Hardware Guide: Neural Networks on GPUs (Updated 2016-1-30)

Convolutional neural networks are all the rage in computer vision right now. However, since they are relatively new and the field is moving so fast around them many people are confused about how best to train them. I've had fellow grad students and industry researchers ask me what kind of hardware they should get for personal machines or servers.

NVIDIA would like you to buy their new DIGITS Devbox, but priced at $15,000 with a 8-10 week lag time I'm not sure why anyone would want it. For about $6,000 after tax you can build your own 4 GPU box that ships in just a few days from Newegg.

The Full Build

You can find my full build here. This is just for the box, you'll also need some GPUs. I got 4 EVGA Titan X's from Amazon.

The base computer is $1,400, add on another $4k for GPUs and you're ready to go! A lot less than $15,000.

GPUs

Probably the most important and most expensive part of your build will be the GPUs, and for good reason. GPUs are more than 100x faster for training and testing neural networks than a CPU. The bulk of our computation will be multiplying big matrices together so we want a card with high single precision performance.

Titan X

This is probably what you want. Designed to be NVIDIA's highest-end gaming GPU, they pack almost 7 TFLOPS of processing power for only $1,000 and you can fit 4 of them into a single machine. With 12 GB of VRAM they can run all the big models with plenty of room to spare.

People online seem to think that EVGA and ASUS are about equal for quality but that EVGA has better customer service so I'd get that one. I bought them on Amazon because they were a little bit cheaper than other options and they shipped quickly.

The Competition: Tesla K40, K80, Other GeForce 900s

The K40 and K80 are more geared toward high double precision performance which we don't really care about. Their single precision performance is on par with the Titan X but for a significant markup.

Other high end GTX cards like the 980 and 980 Ti get good single precision performance at a discount compared to the Titan X. However, if you want a lot of processing power it's much simpler to build one machine with 4 Titan X's than 2 machines with 8 980s. Here's the comparison:

From an efficiency standpoint the 980 Ti comes out ahead. However, you do make some sacrifices: only 6 GB of VRAM and slower overall performance. If you are strapped for cash I'd say the 980 Ti is a good option. The main takeaway is do not, for any reason, get Teslas. They are crazy expensive for what you get out. If you want overall processing power in one box than Titan X's are the best option.

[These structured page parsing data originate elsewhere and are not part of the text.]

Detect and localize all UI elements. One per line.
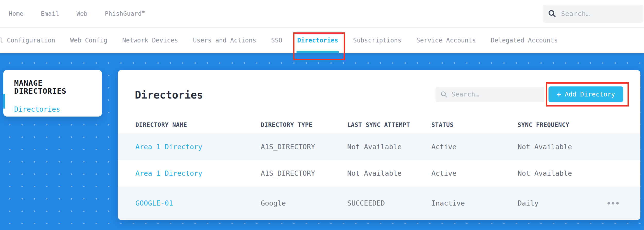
nav-item-web[interactable]: Web [76,10,88,17]
manage-directories-card: MANAGE DIRECTORIES Directories [3,70,102,117]
directories-panel: Directories + Add Directory DIRECTORY NA… [118,70,640,220]
column-header-directory-type: DIRECTORY TYPE [261,121,347,128]
last-sync-cell: SUCCEEDED [347,199,431,207]
last-sync-cell: Not Available [347,169,431,177]
sidebar-item-directories[interactable]: Directories [14,105,96,113]
sidebar-title: MANAGE DIRECTORIES [14,79,96,95]
table-header-row: DIRECTORY NAME DIRECTORY TYPE LAST SYNC … [118,116,640,134]
status-cell: Active [431,143,518,151]
search-icon [440,91,448,98]
nav-item-phishguard[interactable]: PhishGuard™ [105,10,145,17]
tab-directories-label: Directories [297,37,338,44]
status-cell: Inactive [431,199,518,207]
tab-subscriptions[interactable]: Subscriptions [353,37,402,44]
directory-type-cell: A1S_DIRECTORY [261,169,347,177]
directory-type-cell: A1S_DIRECTORY [261,143,347,151]
column-header-sync-frequency: SYNC FREQUENCY [518,121,607,128]
active-item-indicator [3,94,5,109]
settings-tab-bar: Email Configuration Web Config Network D… [0,28,644,53]
column-header-last-sync-attempt: LAST SYNC ATTEMPT [347,121,431,128]
table-row: Area 1 Directory A1S_DIRECTORY Not Avail… [118,160,640,187]
tab-directories[interactable]: Directories [297,37,338,44]
table-row: Area 1 Directory A1S_DIRECTORY Not Avail… [118,134,640,160]
directory-name-link[interactable]: Area 1 Directory [135,143,261,151]
tab-users-and-actions[interactable]: Users and Actions [193,37,256,44]
column-header-directory-name: DIRECTORY NAME [135,121,261,128]
tab-sso[interactable]: SSO [271,37,282,44]
tab-email-configuration[interactable]: Email Configuration [0,37,55,44]
active-tab-underline [297,51,339,53]
row-actions-ellipsis-icon[interactable] [607,202,640,205]
add-directory-button-label: Add Directory [565,91,615,98]
global-search-input[interactable] [561,10,638,17]
search-icon [548,9,556,18]
panel-header: Directories + Add Directory [118,70,640,116]
column-header-status: STATUS [431,121,518,128]
sync-frequency-cell: Daily [518,199,607,207]
add-directory-button[interactable]: + Add Directory [549,86,623,102]
nav-item-home[interactable]: Home [9,10,23,17]
global-search-box[interactable] [543,5,643,23]
status-cell: Active [431,169,518,177]
tab-network-devices[interactable]: Network Devices [122,37,178,44]
top-nav-bar: Home Email Web PhishGuard™ [0,0,644,28]
directories-search-box[interactable] [436,87,544,102]
tab-web-config[interactable]: Web Config [70,37,108,44]
page-title: Directories [135,89,203,101]
sync-frequency-cell: Not Available [518,169,607,177]
last-sync-cell: Not Available [347,143,431,151]
directory-name-link[interactable]: GOOGLE-01 [135,199,261,207]
tab-service-accounts[interactable]: Service Accounts [416,37,476,44]
table-row: GOOGLE-01 Google SUCCEEDED Inactive Dail… [118,187,640,220]
directory-type-cell: Google [261,199,347,207]
sync-frequency-cell: Not Available [518,143,607,151]
nav-item-email[interactable]: Email [41,10,59,17]
content-area: MANAGE DIRECTORIES Directories Directori… [0,53,644,230]
directories-search-input[interactable] [451,91,540,98]
tab-delegated-accounts[interactable]: Delegated Accounts [491,37,558,44]
plus-icon: + [556,91,561,98]
directory-name-link[interactable]: Area 1 Directory [135,169,261,177]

Motherboard: GIGABYTE GA-X99-UD3P

The most important aspect of the motherboard is that it can fit all the cards you want into it. Whatever you pick, make sure it can support 4 cards. In general look for high end gaming motherboards. With enough space for 4 double-wide cards.

CPU: Intel Core i7-5820K

You don't need a great CPU, but you might as well get one! With 12 effective cores this is a pretty good option.

Power Supply: Rosewill Hercules

Each of our cards will draw around 250 watts and the rest of our computer might need some too. This means we need over a kilowatt of power! To be safe, I'd go with a real monster power supply, like the Rosewill Hercules 1600W. It's got a ton of power; the only issue is it's big! I had to take out a fan holder from my case to fit it in.

Memory: G.SKILL Ripjaws 4 Series 32GB

Lots of cheap memory. 32 GB should be sufficient, even though it means we have less RAM than VRAM!

SSD: Mushkin Enhanced Reactor 2.5" 1TB

You could spend a lot of money getting a 9 TB RAID setup like NVIDIA's devbox, or you could just buy one SSD. It's still a good idea to have a backup hard drive, either in the same machine or by syncing your trained models remotely. But this one SSD will be more than sufficient to store and serve your data, even to 4 GPUs simultaneously. I can run 4 of my fastest Imagenet models simultaneously off of this one disk without any delay in training. That means it's loading around 1,000 images (about 16 MB) per second! Since most models are larger anyway nowadays loading from disk will not be your bottleneck.

The only downside is size. If you are dealing with really large datasets you may want a larger hard drive for storing the data on before you preprocess it.

Case: Rosewill Thor V2

This probably matters the least but it sure looks cool! You really just need a case large enough to fit all of your components comfortably. 4 GPUs take up a lot of space! You also want something cool. The Rosewill Thor packs 4 fans preinstalled and enough room that you don't have to worry about good cable management which is nice because i'm terrible with cables. It's also very highly reviewed and pretty cheap.